# 1.Correlation

## 1.1 What is correlation?

The statistical relationship between two variables is referred to as their **correlation.**

A correlation could be:
- **Positive**: both variables move in the same direction
- **Negative**: when one variable’s value increases, the other variables’ values decrease.
- **Neutral or zero**: variables are unrelated.

## 1.2 Example 
Correlation between 2 variables.
Here we create data1 with 1000 samples, Gausian distribution, data2 base on data1 and add some noise

In [None]:
# generate related variables
from numpy import mean
from numpy import std
from numpy.random import randn
from numpy.random import seed
import numpy as np
from matplotlib import pyplot
# seed random number generator
seed(1)
# prepare data
data1 = 20 * randn(1000) + 100
data2 = data1 + (10 * randn(1000) + 50)
# summarize
print('data1: mean=%.3f stdv=%.3f' % (mean(data1), std(data1)))
print('data2: mean=%.3f stdv=%.3f' % (mean(data2), std(data2)))
# plot
pyplot.scatter(data1, data2)
pyplot.show()

A scatter plot of the two variables is created. Because we contrived the dataset, we know there is a relationship between the two variables. This is clear when we review the generated scatter plot where we can see an increasing trend.

In [None]:
data3 = data1 * (-1) + (10 * randn(1000) + 50)
# summarize
print('data1: mean=%.3f stdv=%.3f' % (mean(data1), std(data1)))
print('data2: mean=%.3f stdv=%.3f' % (mean(data3), std(data3)))
# plot
pyplot.scatter(data1, data3)
pyplot.show()

In [None]:
data4 = 30 * randn(1000) + 100
# summarize
print('data1: mean=%.3f stdv=%.3f' % (mean(data1), std(data1)))
print('data2: mean=%.3f stdv=%.3f' % (mean(data3), std(data4)))
# plot
pyplot.scatter(data1, data4)
pyplot.show()

## 1.3 Covariance

Variables can be related by a linear relationship. This is a relationship that is consistently additive across the two data samples.
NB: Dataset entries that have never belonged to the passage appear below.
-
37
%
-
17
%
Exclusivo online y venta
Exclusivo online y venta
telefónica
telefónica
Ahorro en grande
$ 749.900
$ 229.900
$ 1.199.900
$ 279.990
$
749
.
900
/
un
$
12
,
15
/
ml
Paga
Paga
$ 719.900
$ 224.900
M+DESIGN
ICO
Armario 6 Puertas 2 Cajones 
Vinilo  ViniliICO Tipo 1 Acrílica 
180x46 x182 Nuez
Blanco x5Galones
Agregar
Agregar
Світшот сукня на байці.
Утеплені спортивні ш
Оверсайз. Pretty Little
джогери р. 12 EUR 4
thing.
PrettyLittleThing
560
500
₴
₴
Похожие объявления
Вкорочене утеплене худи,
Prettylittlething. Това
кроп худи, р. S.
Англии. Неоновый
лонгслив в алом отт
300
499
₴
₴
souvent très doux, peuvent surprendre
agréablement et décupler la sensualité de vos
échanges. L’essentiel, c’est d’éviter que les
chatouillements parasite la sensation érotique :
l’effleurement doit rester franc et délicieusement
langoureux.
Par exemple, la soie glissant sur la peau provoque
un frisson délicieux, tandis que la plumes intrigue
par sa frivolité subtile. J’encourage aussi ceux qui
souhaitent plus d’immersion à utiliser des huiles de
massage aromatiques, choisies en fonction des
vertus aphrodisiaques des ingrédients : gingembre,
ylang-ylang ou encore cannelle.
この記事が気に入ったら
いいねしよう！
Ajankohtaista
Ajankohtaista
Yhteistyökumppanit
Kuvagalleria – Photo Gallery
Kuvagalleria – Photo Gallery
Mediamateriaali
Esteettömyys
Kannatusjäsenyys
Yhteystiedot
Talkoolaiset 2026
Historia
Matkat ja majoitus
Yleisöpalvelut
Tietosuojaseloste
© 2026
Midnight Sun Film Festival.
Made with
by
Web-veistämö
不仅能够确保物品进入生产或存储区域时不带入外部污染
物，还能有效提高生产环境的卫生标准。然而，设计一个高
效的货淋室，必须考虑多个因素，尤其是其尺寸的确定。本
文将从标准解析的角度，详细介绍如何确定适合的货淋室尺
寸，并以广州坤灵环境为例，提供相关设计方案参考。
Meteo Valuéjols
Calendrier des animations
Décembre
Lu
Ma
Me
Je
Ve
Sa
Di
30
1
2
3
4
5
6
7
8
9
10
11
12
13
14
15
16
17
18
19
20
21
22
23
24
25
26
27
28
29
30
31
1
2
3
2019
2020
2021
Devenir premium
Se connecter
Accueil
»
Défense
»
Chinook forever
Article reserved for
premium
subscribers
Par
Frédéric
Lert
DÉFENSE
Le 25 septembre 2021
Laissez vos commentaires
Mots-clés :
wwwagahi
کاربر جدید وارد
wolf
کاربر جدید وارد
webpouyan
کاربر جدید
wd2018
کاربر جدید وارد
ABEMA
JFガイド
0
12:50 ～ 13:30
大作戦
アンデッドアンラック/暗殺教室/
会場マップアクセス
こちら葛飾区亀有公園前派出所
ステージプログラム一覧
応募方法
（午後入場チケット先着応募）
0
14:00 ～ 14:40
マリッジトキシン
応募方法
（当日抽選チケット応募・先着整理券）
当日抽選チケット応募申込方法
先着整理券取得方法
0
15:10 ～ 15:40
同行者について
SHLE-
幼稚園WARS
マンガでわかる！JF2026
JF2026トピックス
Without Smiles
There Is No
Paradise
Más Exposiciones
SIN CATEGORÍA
This relationship can be summarized between two variables, called the covariance. It is calculated as the average of the product between the values from each sample, where the values haven been centered (had their mean subtracted).
$$Cov(x,y)=\frac{\sum_{i=1}^N (x_{i}-\overline{x}) * (y_{i} - \overline{y})}{N - 1}$$
or
$$Cov(x,y)=\frac{\sum_{i=1}^N (x_{i}-\overline{x}) * (y_{i} - \overline{y})}{N}$$


In [None]:
# Write the function manually
def MyCov(X,Y):
    n = len(X)
    return (np.sum ((X - np.mean(X)) * (Y - np.mean(Y)) )) /(n-1)

covariance = MyCov(data1, data2)
covariance

In [None]:
#Use np function
cov2 = np.cov(data1, data2)
cov2

In [None]:
covariance2 = MyCov(data1, data3)
covariance2

In [None]:
covariance3 = MyCov(data1, data4)
covariance3

In [None]:
# Write the function manually
def MyCovN(X,Y):
    n = len(X)
    return (np.sum ((X - np.mean(X)) * (Y - np.mean(Y)) )) /(n)
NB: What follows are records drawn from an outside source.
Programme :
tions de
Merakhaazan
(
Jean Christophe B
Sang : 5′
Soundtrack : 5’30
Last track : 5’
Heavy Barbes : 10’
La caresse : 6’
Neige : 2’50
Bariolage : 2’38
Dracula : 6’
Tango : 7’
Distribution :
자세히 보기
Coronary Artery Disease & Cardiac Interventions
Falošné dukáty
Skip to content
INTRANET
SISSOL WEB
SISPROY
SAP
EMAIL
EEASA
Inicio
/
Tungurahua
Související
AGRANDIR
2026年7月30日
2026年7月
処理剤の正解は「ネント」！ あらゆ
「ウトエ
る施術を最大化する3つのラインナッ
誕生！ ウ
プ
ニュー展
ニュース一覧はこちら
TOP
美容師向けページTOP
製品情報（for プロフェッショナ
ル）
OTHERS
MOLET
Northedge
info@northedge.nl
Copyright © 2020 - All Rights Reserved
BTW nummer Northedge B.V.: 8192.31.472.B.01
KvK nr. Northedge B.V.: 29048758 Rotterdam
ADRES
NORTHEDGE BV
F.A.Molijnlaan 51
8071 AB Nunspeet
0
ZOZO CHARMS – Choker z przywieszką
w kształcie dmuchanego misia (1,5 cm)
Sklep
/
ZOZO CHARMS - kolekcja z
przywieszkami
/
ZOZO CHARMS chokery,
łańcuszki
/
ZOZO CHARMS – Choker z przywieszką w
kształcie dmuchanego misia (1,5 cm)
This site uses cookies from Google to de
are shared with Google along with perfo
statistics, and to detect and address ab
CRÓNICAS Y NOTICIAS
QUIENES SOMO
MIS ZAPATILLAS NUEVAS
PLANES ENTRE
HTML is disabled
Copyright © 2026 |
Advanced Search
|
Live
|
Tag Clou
covariance = MyCov(data1, data2)
covariance

## 1.4 Pearson’s Correlation

A problem with covariance as a statistical tool alone is that it is ***challenging to interpret***. This leads us to the Pearson’s correlation coefficient next.
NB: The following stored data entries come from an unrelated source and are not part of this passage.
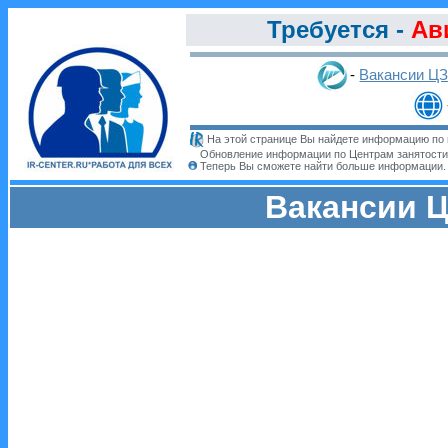
Требуется -
Ав
-
Вакансии Ц
На этой странице Вы найдете информацию по 
Обновление информации по Центрам занятости
Теперь Вы сможете найти больше информации
Вакансии Ц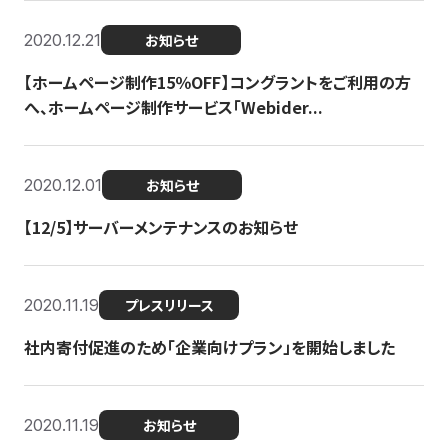
2020.12.21
お知らせ
【ホームページ制作15％OFF】コングラントをご利用の方
へ、ホームページ制作サービス「Webider...
2020.12.01
お知らせ
【12/5】サーバーメンテナンスのお知らせ
2020.11.19
プレスリリース
社内寄付促進のため「企業向けプラン」を開始しました
2020.11.19
お知らせ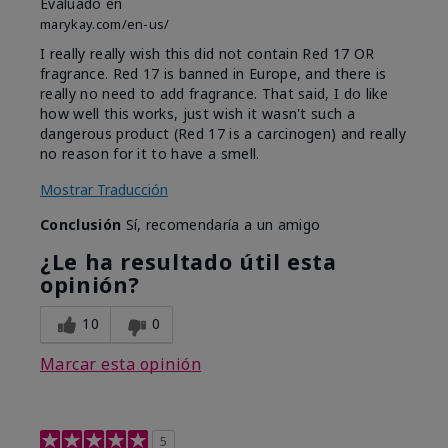
Evaluado en
marykay.com/en-us/
I really really wish this did not contain Red 17 OR
fragrance. Red 17 is banned in Europe, and there is
really no need to add fragrance. That said, I do like
how well this works, just wish it wasn't such a
dangerous product (Red 17 is a carcinogen) and really
no reason for it to have a smell.
Mostrar Traducción
Conclusión
Sí, recomendaría a un amigo
¿Le ha resultado útil esta
opinión?
10
0
Marcar esta opinión
5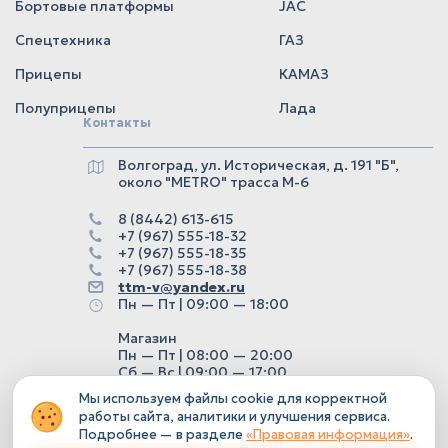
Бортовые платформы
JAC
Спецтехника
ГАЗ
Прицепы
КАМАЗ
Полуприцепы
Лада
Контакты
Волгоград, ул. Историческая, д. 191 "Б",
около "METRO" трасса М-6
8 (8442) 613-615
+7 (967) 555-18-32
+7 (967) 555-18-35
+7 (967) 555-18-38
ttm-v@yandex.ru
Пн — Пт | 09:00 — 18:00
Магазин
Пн — Пт | 08:00 — 20:00
Сб — Вс | 09:00 — 17:00
Мы используем файлы cookie для корректной
работы сайта, аналитики и улучшения сервиса.
Подробнее — в разделе
«Правовая информация»
.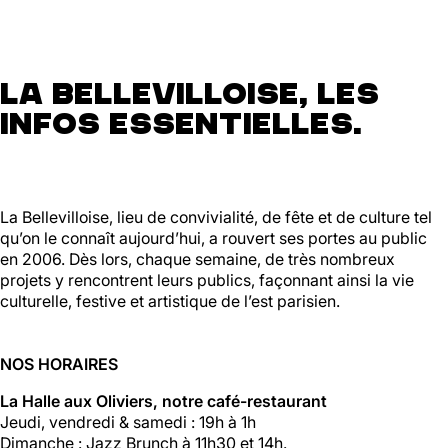
La Bellevilloise, les
infos essentielles.
La Bellevilloise, lieu de convivialité, de fête et de culture tel
qu’on le connaît aujourd’hui, a rouvert ses portes au public
en 2006. Dès lors, chaque semaine, de très nombreux
projets y rencontrent leurs publics, façonnant ainsi la vie
culturelle, festive et artistique de l’est parisien.
NOS HORAIRES
La Halle aux Oliviers, notre café-restaurant
Jeudi, vendredi & samedi : 19h à 1h
Dimanche : Jazz Brunch à 11h30 et 14h.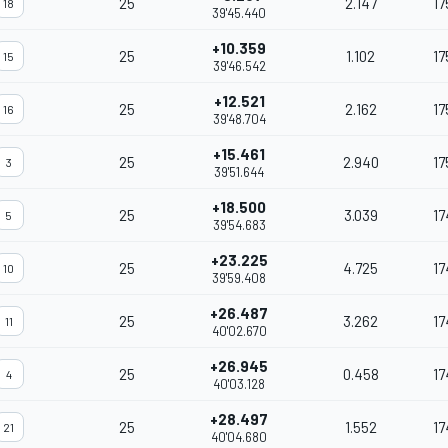
25
2.147
17
18
39'45.440
+10.359
25
1.102
17
15
39'46.542
+12.521
25
2.162
17
16
39'48.704
+15.461
25
2.940
17
3
39'51.644
+18.500
25
3.039
17
5
39'54.683
+23.225
25
4.725
17
10
39'59.408
+26.487
25
3.262
17
11
40'02.670
+26.945
25
0.458
17
4
40'03.128
+28.497
25
1.552
17
21
40'04.680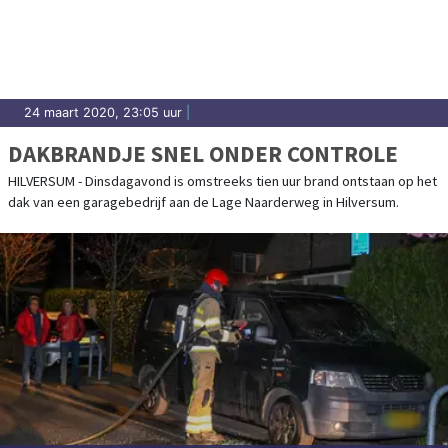
24 maart 2020, 23:05 uur
|
DAKBRANDJE SNEL ONDER CONTROLE
HILVERSUM - Dinsdagavond is omstreeks tien uur brand ontstaan op het
dak van een garagebedrijf aan de Lage Naarderweg in Hilversum.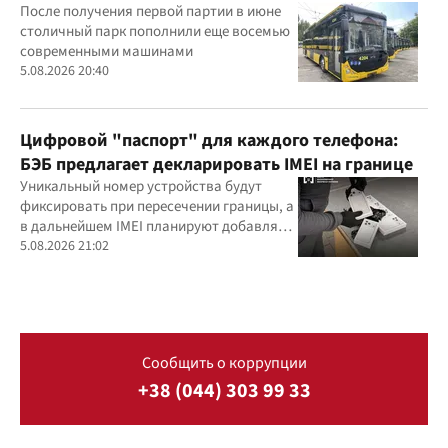
После получения первой партии в июне
столичный парк пополнили еще восемью
современными машинами
5.08.2026 20:40
Цифровой "паспорт" для каждого телефона:
БЭБ предлагает декларировать IMEI на границе
Уникальный номер устройства будут
фиксировать при пересечении границы, а
в дальнейшем IMEI планируют добавлять
и в фискальные чеки
5.08.2026 21:02
Сообщить о коррупции
+38 (044) 303 99 33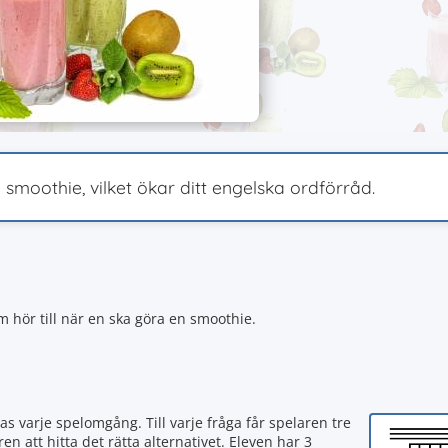
n smoothie, vilket ökar ditt engelska ordförråd.
m hör till när en ska göra en smoothie.
as varje spelomgång. Till varje fråga får spelaren tre
ren att hitta det rätta alternativet. Eleven har 3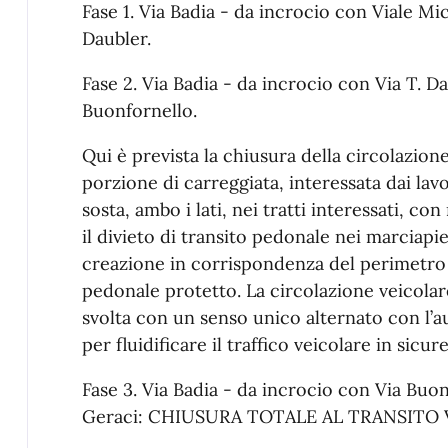
Fase 1. Via Badia - da incrocio con Viale Mi
Daubler.
Fase 2. Via Badia - da incrocio con Via T. D
Buonfornello.
Qui è prevista la chiusura della circolazion
porzione di carreggiata, interessata dai lavor
sosta, ambo i lati, nei tratti interessati, c
il divieto di transito pedonale nei marciapi
creazione in corrispondenza del perimetro 
pedonale protetto. La circolazione veicolare
svolta con un senso unico alternato con l’a
per fluidificare il traffico veicolare in sicur
Fase 3. Via Badia - da incrocio con Via Buo
Geraci: CHIUSURA TOTALE AL TRANSITO 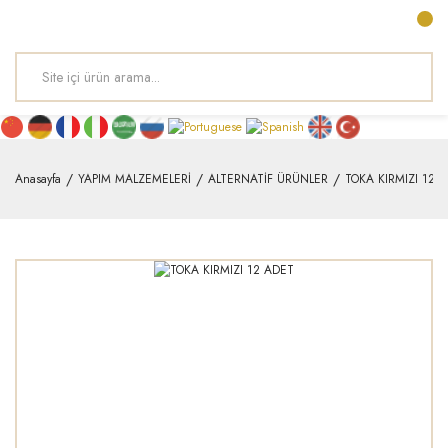
Anasayfa
YAPIM MALZEMELERİ
ALTERNATİF ÜRÜNLER
TOKA KIRMIZI 12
The **Pearson correlation coefficient** (named for Karl Pearson) can be used to summarize the strength of the linear relationship between two data samples.

The Pearson’s correlation coefficient is calculated as the covariance of the two variables divided by the product of the standard deviation of each data sample. It is the normalization of the covariance between the two variables to give an interpretable score.

$$Corr(X,Y)=\frac{Cov(X,Y)}{std(X) \times std(Y)}$$

The result of the calculation, the correlation coefficient can be interpreted to understand the relationship.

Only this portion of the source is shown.